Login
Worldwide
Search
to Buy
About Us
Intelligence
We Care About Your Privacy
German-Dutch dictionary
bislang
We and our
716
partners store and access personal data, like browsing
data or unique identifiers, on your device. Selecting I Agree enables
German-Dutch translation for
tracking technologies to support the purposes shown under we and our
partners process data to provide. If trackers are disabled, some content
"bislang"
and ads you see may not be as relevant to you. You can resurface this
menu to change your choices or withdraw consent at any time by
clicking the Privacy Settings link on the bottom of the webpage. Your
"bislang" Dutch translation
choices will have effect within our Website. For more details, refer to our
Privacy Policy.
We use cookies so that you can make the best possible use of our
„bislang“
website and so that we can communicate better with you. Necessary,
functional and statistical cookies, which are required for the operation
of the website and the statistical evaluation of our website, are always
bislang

-=-=-

§ **Exercise brief**: Some lines of the data may hold the word "partners". Say how many do, with nothing else.

§ **Exercise answer**: 2